Successful e-prescribing is required to meet the Meaningful Use incentive criteria. If the system is to be used meaningfully, it is recommended to incorporate e-prescribing into the practice. OpenEMR has the capability to perform e-prescribing.

In order to e-prescribe, the practice must be registered with Surescripts. This endeavor is not practical to complete as a single entity. NewCrop is a clearinghouse that can connect practices to Surescripts, paying the overhead costs for the contract. This interface can create an environment in which the master list of medications a patient is prescribed through e-prescribing can be displayed, regardless of which provider prescribed it.

Benefits to e-prescribing for include:

  • Drug-drug/drug-allergy checks
  • Active medication list
  • Potential benefit to patients:
    • Potential to save time managing phone and fax prescription renewals
    • May reduce adverse drug eventsthrough clinical decision support and master drug lists.
    • Opportunities for formulary or generic cost savings may save patients money.

Further benefits to e-prescribing and details can be found in the AMA Clinician's Guide.

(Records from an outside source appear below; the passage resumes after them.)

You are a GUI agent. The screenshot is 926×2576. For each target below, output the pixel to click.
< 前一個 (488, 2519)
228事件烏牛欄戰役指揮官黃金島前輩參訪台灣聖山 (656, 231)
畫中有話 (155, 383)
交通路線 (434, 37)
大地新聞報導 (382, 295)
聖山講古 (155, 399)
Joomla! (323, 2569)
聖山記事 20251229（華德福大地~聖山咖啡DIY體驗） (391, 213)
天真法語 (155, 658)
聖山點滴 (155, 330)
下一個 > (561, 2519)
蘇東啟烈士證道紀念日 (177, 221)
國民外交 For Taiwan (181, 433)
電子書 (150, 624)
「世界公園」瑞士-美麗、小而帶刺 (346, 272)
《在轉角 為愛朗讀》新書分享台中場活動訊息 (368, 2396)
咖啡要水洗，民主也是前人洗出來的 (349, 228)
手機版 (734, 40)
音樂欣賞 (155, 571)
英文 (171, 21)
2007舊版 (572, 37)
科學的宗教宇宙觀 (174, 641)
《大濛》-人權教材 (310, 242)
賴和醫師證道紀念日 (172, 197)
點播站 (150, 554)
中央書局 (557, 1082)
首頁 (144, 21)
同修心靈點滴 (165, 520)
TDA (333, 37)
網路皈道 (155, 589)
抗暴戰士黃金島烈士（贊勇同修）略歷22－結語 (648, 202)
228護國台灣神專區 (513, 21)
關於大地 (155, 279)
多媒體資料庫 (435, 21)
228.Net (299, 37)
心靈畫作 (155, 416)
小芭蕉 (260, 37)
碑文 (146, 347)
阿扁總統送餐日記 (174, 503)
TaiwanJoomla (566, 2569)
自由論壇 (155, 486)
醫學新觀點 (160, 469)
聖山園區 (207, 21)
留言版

A consideration to be made involves custom prescribing. Compounded medications and prescriptions requiring complex instructions or titrations might be problematic through the e-prescribing interface. A possible solution would be to have e-prescribing occur through default for the majority of prescriptions. The prescriptions that cannot be accurately delivered by the e-prescribing interface can instead be entered using a custom form and sent via fax or printed for the patient.

The alternative to e-prescribing would be to preserve the status quo. A form within OpenEMR could be used to create faxes or printed prescriptions for the patient. Alternately, the prescription could be handwritten. This option would not meet the requirements for meaningful use.

Populating all possible tables ahead of time can markedly reduce the workload in the first few weeks after transition to OpenEMR.